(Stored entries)
════════
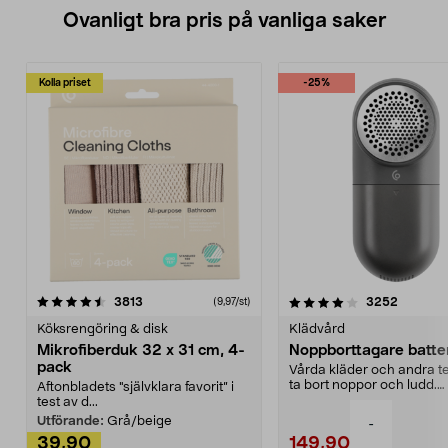
Ovanligt bra pris på vanliga saker
Kolla priset
-25%
4.0av 5 stjärnor
recensioner
4.5av 5 stjärnor
recensio
3813
3252
(9,97/st)
Köksrengöring & disk
Klädvård
Mikrofiberduk 32 x 31 cm, 4-
Noppborttagare batter
pack
Vårda kläder och andra tex
ta bort noppor och ludd.
Aftonbladets "självklara favorit” i
Noppborttagaren fräs...
test av d...
Utförande:
Grå/beige
-
39,90
149,90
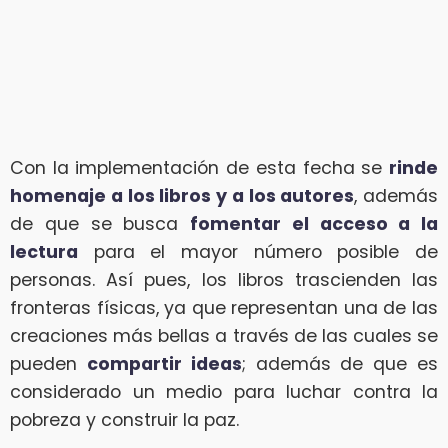
Con la implementación de esta fecha se
rinde
homenaje a los libros y a los autores
, además
de que se busca
fomentar el acceso a la
lectura
para el mayor número posible de
personas. Así pues, los libros trascienden las
fronteras físicas, ya que representan una de las
creaciones más bellas a través de las cuales se
pueden
compartir ideas
; además de que es
considerado un medio para luchar contra la
pobreza y construir la paz.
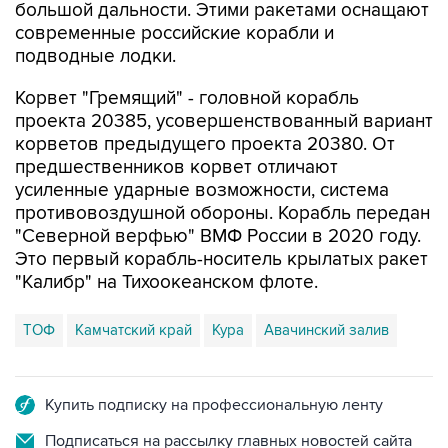
большой дальности. Этими ракетами оснащают
современные российские корабли и
подводные лодки.
Корвет "Гремящий" - головной корабль
проекта 20385, усовершенствованный вариант
корветов предыдущего проекта 20380. От
предшественников корвет отличают
усиленные ударные возможности, система
противовоздушной обороны. Корабль передан
"Северной верфью" ВМФ России в 2020 году.
Это первый корабль-носитель крылатых ракет
"Калибр" на Тихоокеанском флоте.
ТОФ
Камчатский край
Кура
Авачинский залив
Купить подписку на профессиональную ленту
Подписаться на рассылку главных новостей сайта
════════
PROBLEM TO SOLVE.
Set down exactly the lines from the one that contains "в 2020 году." to the final line above, both included, and nothing more.

ANSWER SECTION.
"Северной верфью" ВМФ России в 2020 году.
Это первый корабль-носитель крылатых ракет
"Калибр" на Тихоокеанском флоте.
ТОФ
Камчатский край
Кура
Авачинский залив
Купить подписку на профессиональную ленту
Подписаться на рассылку главных новостей сайта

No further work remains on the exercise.